> Problem to work on: The answer must be an exact copy of the records below, with every picture left out.
==== Data for the task
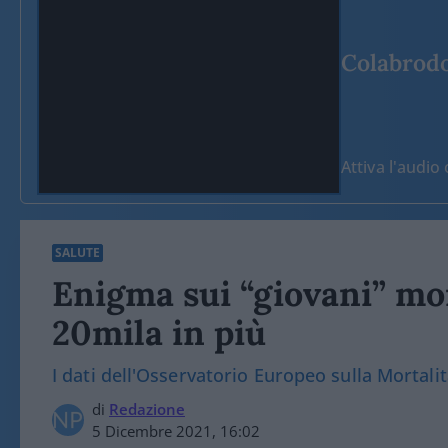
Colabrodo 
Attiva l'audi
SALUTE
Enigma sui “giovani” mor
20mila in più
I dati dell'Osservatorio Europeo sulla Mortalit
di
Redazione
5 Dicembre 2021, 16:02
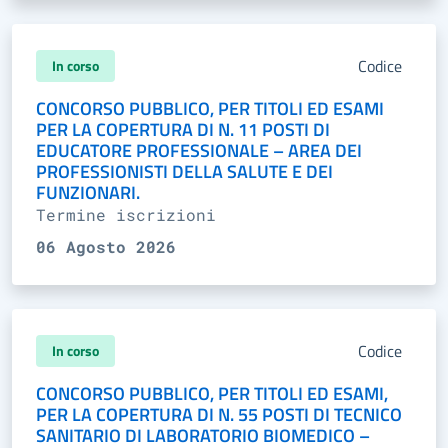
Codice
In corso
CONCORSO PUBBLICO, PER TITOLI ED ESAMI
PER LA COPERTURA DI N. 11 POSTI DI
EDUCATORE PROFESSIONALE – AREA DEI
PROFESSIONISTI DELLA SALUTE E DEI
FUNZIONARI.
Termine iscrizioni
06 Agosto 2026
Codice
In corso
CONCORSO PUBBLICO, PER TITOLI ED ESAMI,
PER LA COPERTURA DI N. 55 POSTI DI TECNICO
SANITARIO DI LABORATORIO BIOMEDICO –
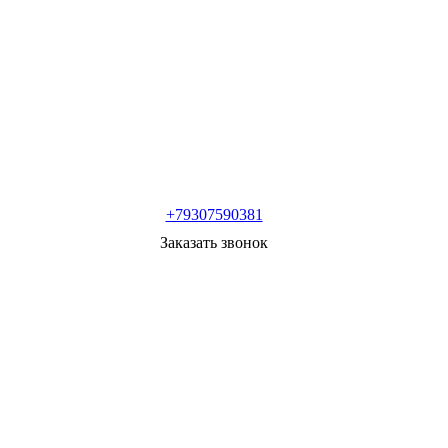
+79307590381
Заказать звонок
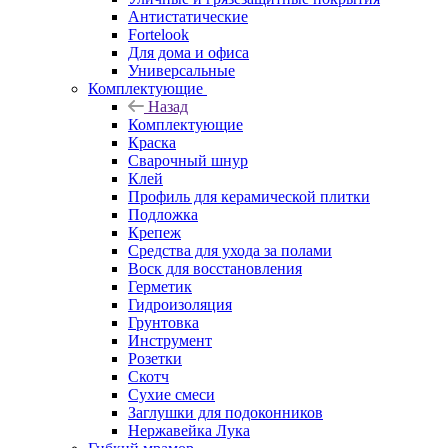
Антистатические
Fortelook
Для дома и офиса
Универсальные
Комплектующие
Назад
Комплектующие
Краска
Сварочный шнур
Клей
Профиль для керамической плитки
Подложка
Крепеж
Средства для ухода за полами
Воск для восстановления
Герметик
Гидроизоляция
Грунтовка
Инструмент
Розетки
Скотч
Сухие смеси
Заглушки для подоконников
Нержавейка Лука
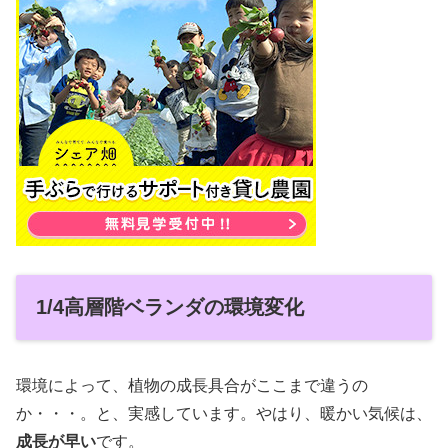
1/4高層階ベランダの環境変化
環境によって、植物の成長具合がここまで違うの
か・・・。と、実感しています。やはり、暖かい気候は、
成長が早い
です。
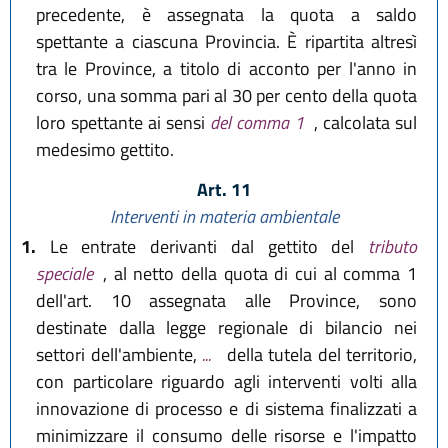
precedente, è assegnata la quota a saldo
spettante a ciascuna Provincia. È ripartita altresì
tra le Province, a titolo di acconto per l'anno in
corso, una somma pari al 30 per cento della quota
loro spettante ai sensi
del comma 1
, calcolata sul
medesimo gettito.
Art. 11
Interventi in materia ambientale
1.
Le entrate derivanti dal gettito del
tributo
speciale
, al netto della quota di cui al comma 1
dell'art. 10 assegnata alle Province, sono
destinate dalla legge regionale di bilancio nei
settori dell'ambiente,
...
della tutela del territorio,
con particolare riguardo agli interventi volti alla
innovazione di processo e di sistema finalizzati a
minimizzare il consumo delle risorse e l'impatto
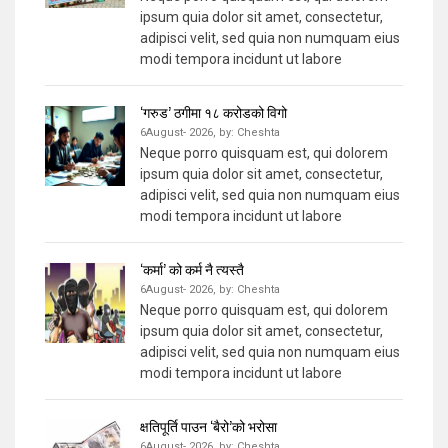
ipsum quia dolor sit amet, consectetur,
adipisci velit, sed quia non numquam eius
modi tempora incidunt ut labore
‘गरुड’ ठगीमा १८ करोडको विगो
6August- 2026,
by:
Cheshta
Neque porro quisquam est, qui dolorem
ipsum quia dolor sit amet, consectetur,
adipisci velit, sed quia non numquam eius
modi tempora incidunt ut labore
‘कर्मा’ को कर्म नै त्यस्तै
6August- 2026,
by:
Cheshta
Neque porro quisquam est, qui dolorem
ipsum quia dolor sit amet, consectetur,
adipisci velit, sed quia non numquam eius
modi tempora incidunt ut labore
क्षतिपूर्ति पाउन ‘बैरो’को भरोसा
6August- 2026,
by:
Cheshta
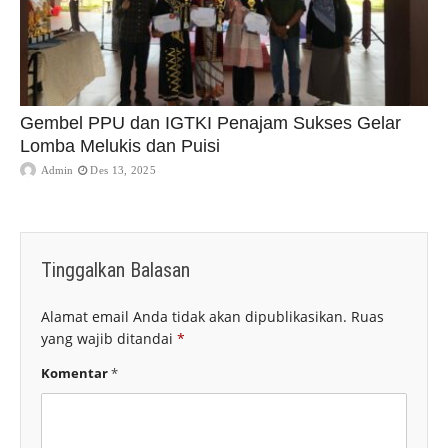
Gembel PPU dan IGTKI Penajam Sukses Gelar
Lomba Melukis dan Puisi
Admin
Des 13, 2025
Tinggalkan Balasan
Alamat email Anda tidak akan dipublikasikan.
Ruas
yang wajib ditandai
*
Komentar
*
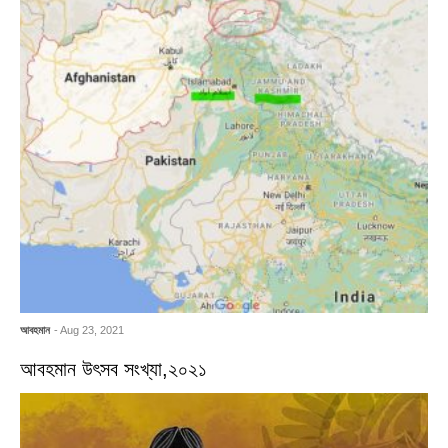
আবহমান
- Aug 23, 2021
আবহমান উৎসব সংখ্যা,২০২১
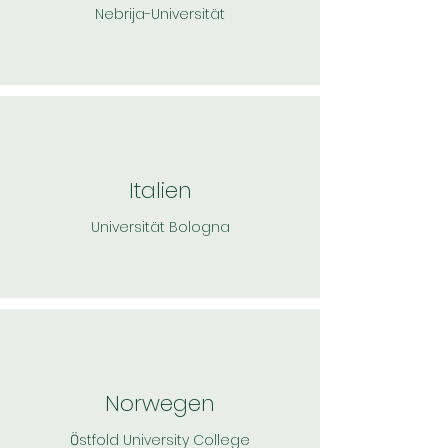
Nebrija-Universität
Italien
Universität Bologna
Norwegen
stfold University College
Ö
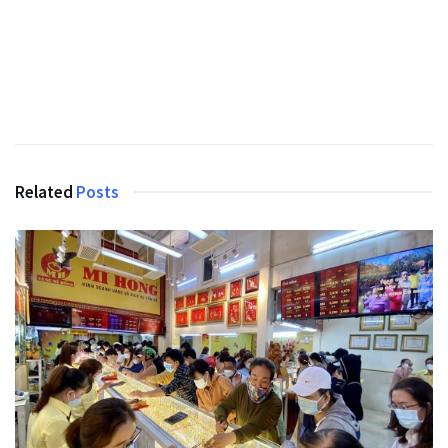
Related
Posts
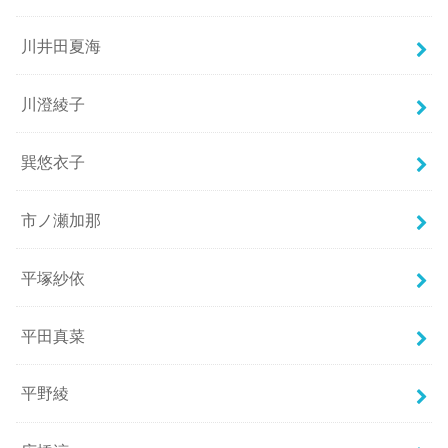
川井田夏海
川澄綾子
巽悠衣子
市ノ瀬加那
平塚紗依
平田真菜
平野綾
========
> Task output:
Colabrodo 
Attiva l'audi
SALUTE
Enigma sui “giovani” mor
20mila in più
I dati dell'Osservatorio Europeo sulla Mortalit
di
Redazione
5 Dicembre 2021, 16:02
Codice
In corso
CONCORSO PUBBLICO, PER TITOLI ED ESAMI
PER LA COPERTURA DI N. 11 POSTI DI
EDUCATORE PROFESSIONALE – AREA DEI
PROFESSIONISTI DELLA SALUTE E DEI
FUNZIONARI.
Termine iscrizioni
06 Agosto 2026
Codice
In corso
CONCORSO PUBBLICO, PER TITOLI ED ESAMI,
PER LA COPERTURA DI N. 55 POSTI DI TECNICO
SANITARIO DI LABORATORIO BIOMEDICO –
+79307590381
Заказать звонок
Антистатические
Fortelook
Для дома и офиса
Универсальные
Комплектующие
Назад
Комплектующие
Краска
Сварочный шнур
Клей
Профиль для керамической плитки
Подложка
Крепеж
Средства для ухода за полами
Воск для восстановления
Герметик
Гидроизоляция
Грунтовка
Инструмент
Розетки
Скотч
Сухие смеси
Заглушки для подоконников
Нержавейка Лука
1/4高層階ベランダの環境変化
環境によって、植物の成長具合がここまで違うの
か・・・。と、実感しています。やはり、暖かい気候は、
成長が早い
です。
precedente, è assegnata la quota a saldo
spettante a ciascuna Provincia. È ripartita altresì
tra le Province, a titolo di acconto per l'anno in
corso, una somma pari al 30 per cento della quota
loro spettante ai sensi
del comma 1
, calcolata sul
medesimo gettito.
Art. 11
Interventi in materia ambientale
1.
Le entrate derivanti dal gettito del
tributo
speciale
, al netto della quota di cui al comma 1
dell'art. 10 assegnata alle Province, sono
destinate dalla legge regionale di bilancio nei
settori dell'ambiente,
...
della tutela del territorio,
con particolare riguardo agli interventi volti alla
innovazione di processo e di sistema finalizzati a
minimizzare il consumo delle risorse e l'impatto
ipsum quia dolor sit amet, consectetur,
adipisci velit, sed quia non numquam eius
modi tempora incidunt ut labore
‘गरुड’ ठगीमा १८ करोडको विगो
6August- 2026,
by:
Cheshta
Neque porro quisquam est, qui dolorem
ipsum quia dolor sit amet, consectetur,
adipisci velit, sed quia non numquam eius
modi tempora incidunt ut labore
‘कर्मा’ को कर्म नै त्यस्तै
6August- 2026,
by:
Cheshta
Neque porro quisquam est, qui dolorem
ipsum quia dolor sit amet, consectetur,
adipisci velit, sed quia non numquam eius
modi tempora incidunt ut labore
क्षतिपूर्ति पाउन ‘बैरो’को भरोसा
6August- 2026,
by:
Cheshta
Gembel PPU dan IGTKI Penajam Sukses Gelar
Lomba Melukis dan Puisi
Admin
Des 13, 2025
Tinggalkan Balasan
Alamat email Anda tidak akan dipublikasikan.
Ruas
yang wajib ditandai
*
Komentar
*
আবহমান
- Aug 23, 2021
আবহমান উৎসব সংখ্যা,২০২১
Nebrija-Universität
Italien
Universität Bologna
Norwegen
stfold University College
Ö
Related
Posts
川井田夏海
川澄綾子
巽悠衣子
市ノ瀬加那
平塚紗依
平田真菜
平野綾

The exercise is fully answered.